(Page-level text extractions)
================================

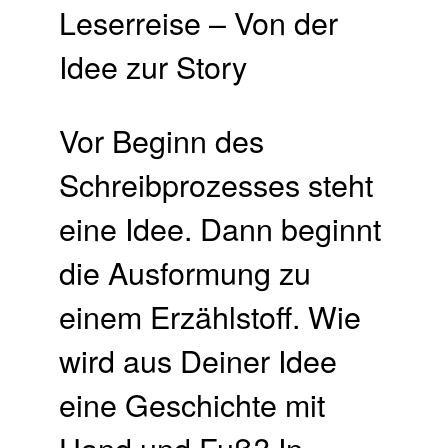
Vor Beginn des
Schreibprozesses steht
eine Idee. Dann beginnt
die Ausformung zu
einem Erzählstoff. Wie
wird aus Deiner Idee
eine Geschichte mit
Hand und Fuß? In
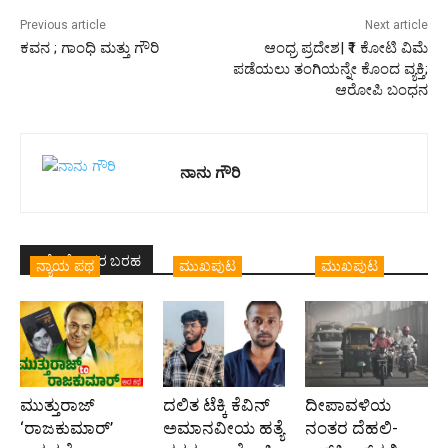
Previous article
Next article
ಕವನ ; ಗಾಂಧಿ ಮತ್ತು ಗೌರಿ
ಆಂಧ್ರ ಪ್ರದೇಶ| ₹1 ಕೋಟಿ ವಿಮೆ
ಪಡೆಯಲು ತಂಗಿಯನ್ನೇ ಕೊಂದ ವ್ಯಕ್ತಿ;
ಆರೋಪಿ ಬಂಧನ
ನಾನು ಗೌರಿ
ಇದೇ ಲೇಖಕರ ಬರಹ
ನ್ಯಾಯ ಪಥ
ಮುಖಪುಟ
ಮುಖಪುಟ
ಮುತ್ತುರಾಜ್
ದಲಿತ ಟೆಕ್ಕಿ ಕೆವಿನ್
ದೀಪಾವಳಿಯ
‘ರಾಜಕುಮಾರ್‍’
ಅಮಾನವೀಯ ಹತ್ಯೆ
ನಂತರ ದೆಹಲಿ-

================================

What the exercise asks: In the copy, include every entry above exactly and leave out each picture.

Solution:
Vor Beginn des
Schreibprozesses steht
eine Idee. Dann beginnt
die Ausformung zu
einem Erzählstoff. Wie
wird aus Deiner Idee
eine Geschichte mit
Hand und Fuß? In
Previous article
Next article
ಕವನ ; ಗಾಂಧಿ ಮತ್ತು ಗೌರಿ
ಆಂಧ್ರ ಪ್ರದೇಶ| ₹1 ಕೋಟಿ ವಿಮೆ
ಪಡೆಯಲು ತಂಗಿಯನ್ನೇ ಕೊಂದ ವ್ಯಕ್ತಿ;
ಆರೋಪಿ ಬಂಧನ
ನಾನು ಗೌರಿ
ಇದೇ ಲೇಖಕರ ಬರಹ
ನ್ಯಾಯ ಪಥ
ಮುಖಪುಟ
ಮುಖಪುಟ
ಮುತ್ತುರಾಜ್
ದಲಿತ ಟೆಕ್ಕಿ ಕೆವಿನ್
ದೀಪಾವಳಿಯ
‘ರಾಜಕುಮಾರ್‍’
ಅಮಾನವೀಯ ಹತ್ಯೆ
ನಂತರ ದೆಹಲಿ-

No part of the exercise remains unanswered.